Data in this exercise
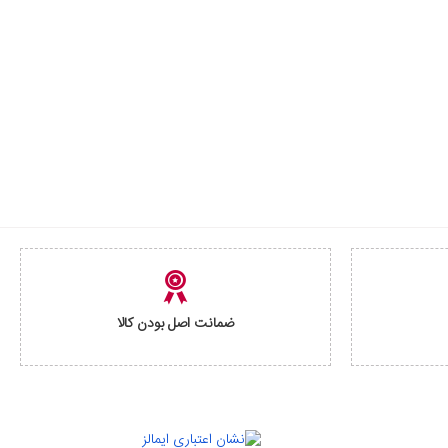
ضمانت اصل بودن کالا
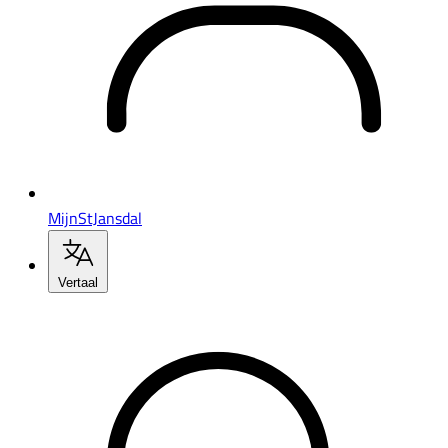
MijnStJansdal
Vertaal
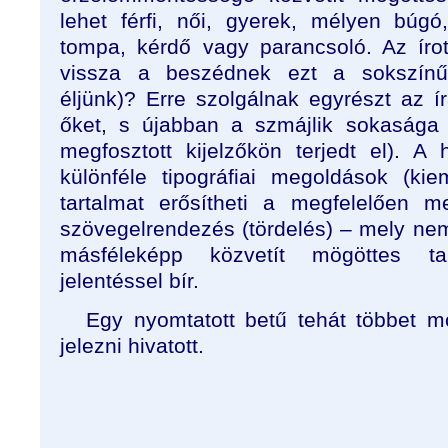
lehet férfi, női, gyerek, mélyen búgó,
tompa, kérdő vagy parancsoló. Az íro
vissza a beszédnek ezt a sokszínű
éljünk)? Erre szolgálnak egyrészt az ír
őket, s újabban a szmájlik sokasága 
megfosztott kijelzőkön terjedt el). A
különféle tipográfiai megoldások (ki
tartalmat erősítheti a megfelelően m
szövegelrendezés (tördelés) – mely ne
másféleképp közvetít mögöttes ta
jelentéssel bír.
Egy nyomtatott betű tehát többet m
jelezni hivatott.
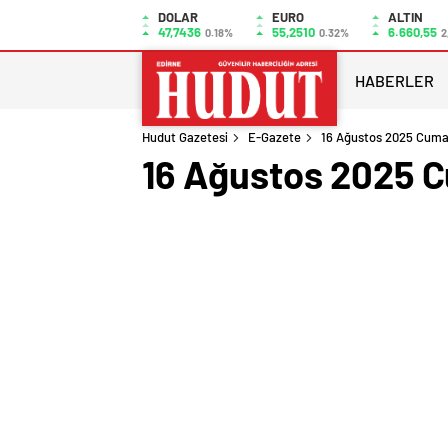
DOLAR
EURO
ALTIN
47,7436
55,2510
6.660,55
0.18%
0.32%
2
HABERLER
Hudut Gazetesi
E-Gazete
16 Ağustos 2025 Cuma
16 Ağustos 2025 C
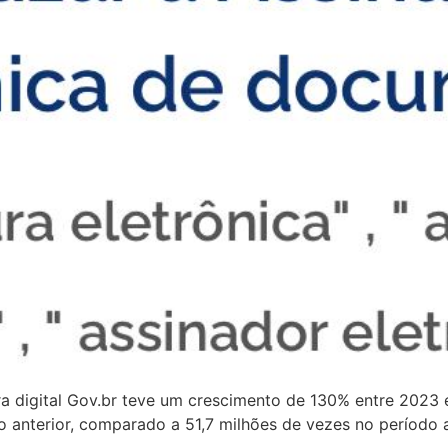
ra digital Gov.br teve um crescimento de 130% entre 2023 
 anterior, comparado a 51,7 milhões de vezes no período ant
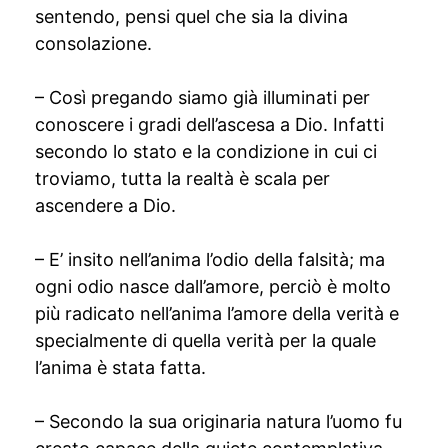
sentendo, pensi quel che sia la divina
consolazione.
– Così pregando siamo già illuminati per
conoscere i gradi dell’ascesa a Dio. Infatti
secondo lo stato e la condizione in cui ci
troviamo, tutta la realtà è scala per
ascendere a Dio.
– E’ insito nell’anima l’odio della falsità; ma
ogni odio nasce dall’amore, perciò è molto
più radicato nell’anima l’amore della verità e
specialmente di quella verità per la quale
l’anima è stata fatta.
– Secondo la sua originaria natura l’uomo fu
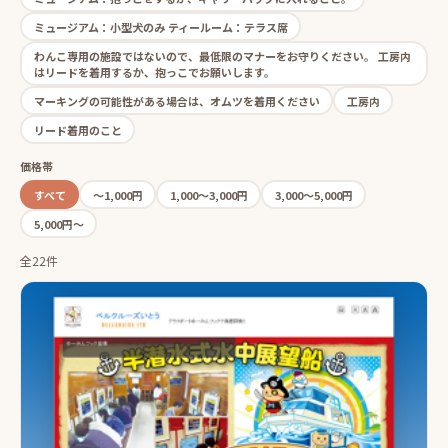
ミュージアム：小型犬のみ ティールーム：テラス席
わんこ専用の施設ではないので、最低限のマナーをお守りください。 工房内
はリードを着用するか、抱っこでお願いします。
マーキングの可能性がある場合は、オムツを着用ください
工房内
リード着用のこと
価格帯
すべて
〜1,000円
1,000〜3,000円
3,000〜5,000円
5,000円〜
全22件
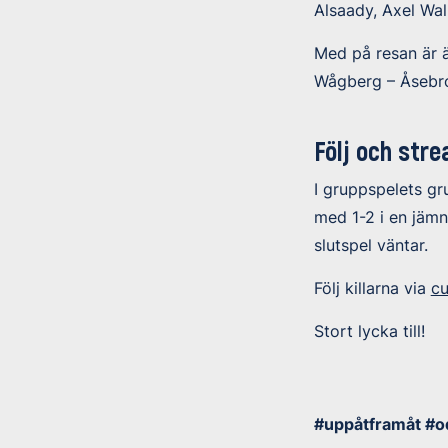
Alsaady, Axel Wal
Med på resan är ä
Wågberg – Åsebro 
Följ och str
I gruppspelets gr
med 1-2 i en jäm
slutspel väntar.
Följ killarna via
c
Stort lycka till!
#uppåtframåt #o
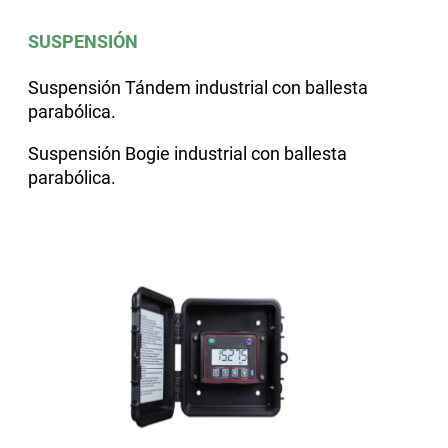
SUSPENSIÓN
Suspensión Tándem industrial con ballesta
parabólica.
Suspensión Bogie industrial con ballesta
parabólica.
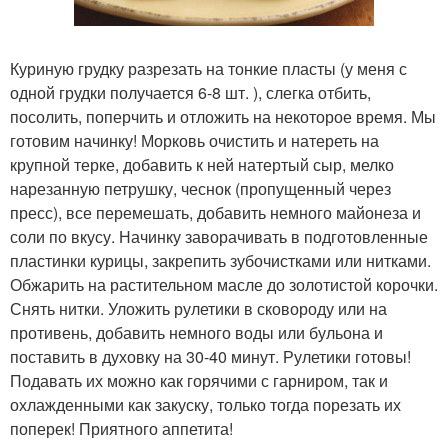
Куриную грудку разрезать на тонкие пласты (у меня с
одной грудки получается 6-8 шт. ), слегка отбить,
посолить, поперчить и отложить на некоторое время. Мы
готовим начинку! Морковь очистить и натереть на
крупной терке, добавить к ней натертый сыр, мелко
нарезанную петрушку, чеснок (пропущенный через
пресс), все перемешать, добавить немного майонеза и
соли по вкусу. Начинку заворачивать в подготовленные
пластинки курицы, закрепить зубочистками или нитками.
Обжарить на растительном масле до золотистой корочки.
Снять нитки. Уложить рулетики в сковороду или на
противень, добавить немного воды или бульона и
поставить в духовку на 30-40 минут. Рулетики готовы!
Подавать их можно как горячими с гарниром, так и
охлажденными как закуску, только тогда порезать их
поперек! Приятного аппетита!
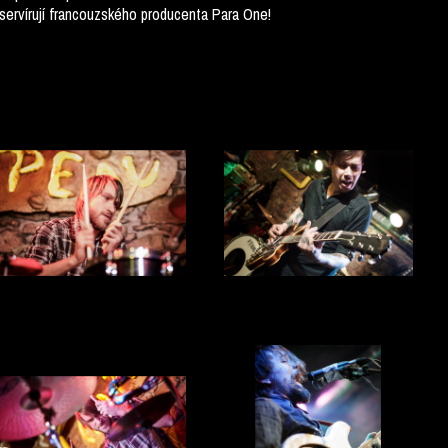
servírují francouzského producenta Para One!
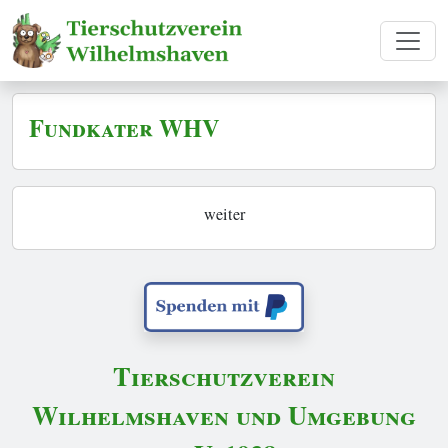
Fundkater WHV
weiter
Tierschutzverein
Wilhelmshaven und Umgebung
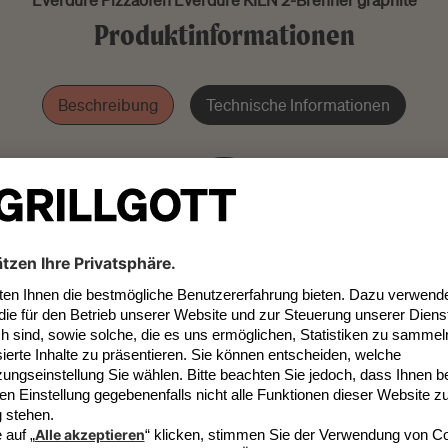
Everdure Pizzaofen Everdure KILN 2-Brenner graphite
Produktinformationen
Beschreibung
Technische Informationen
Weitere Everdure Produkte ansehen
Hersteller Garantiebstimmungen
 Frage!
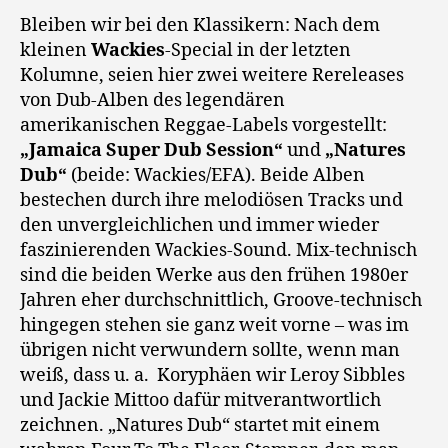
Bleiben wir bei den Klassikern: Nach dem
kleinen
Wackies
-Special in der letzten
Kolumne, seien hier zwei weitere Rereleases
von Dub-Alben des legendären
amerikanischen Reggae-Labels vorgestellt:
„Jamaica Super Dub Session“
und
„Natures
Dub“
(beide: Wackies/EFA). Beide Alben
bestechen durch ihre melodiösen Tracks und
den unvergleichlichen und immer wieder
faszinierenden Wackies-Sound. Mix-technisch
sind die beiden Werke aus den frühen 1980er
Jahren eher durchschnittlich, Groove-technisch
hingegen stehen sie ganz weit vorne – was im
übrigen nicht verwundern sollte, wenn man
weiß, dass u. a. Koryphäen wir Leroy Sibbles
und Jackie Mittoo dafür mitverantwortlich
zeichnen. „Natures Dub“ startet mit einem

Required work
Say how many lines above hold "amore", and nothing else.

Answer box
2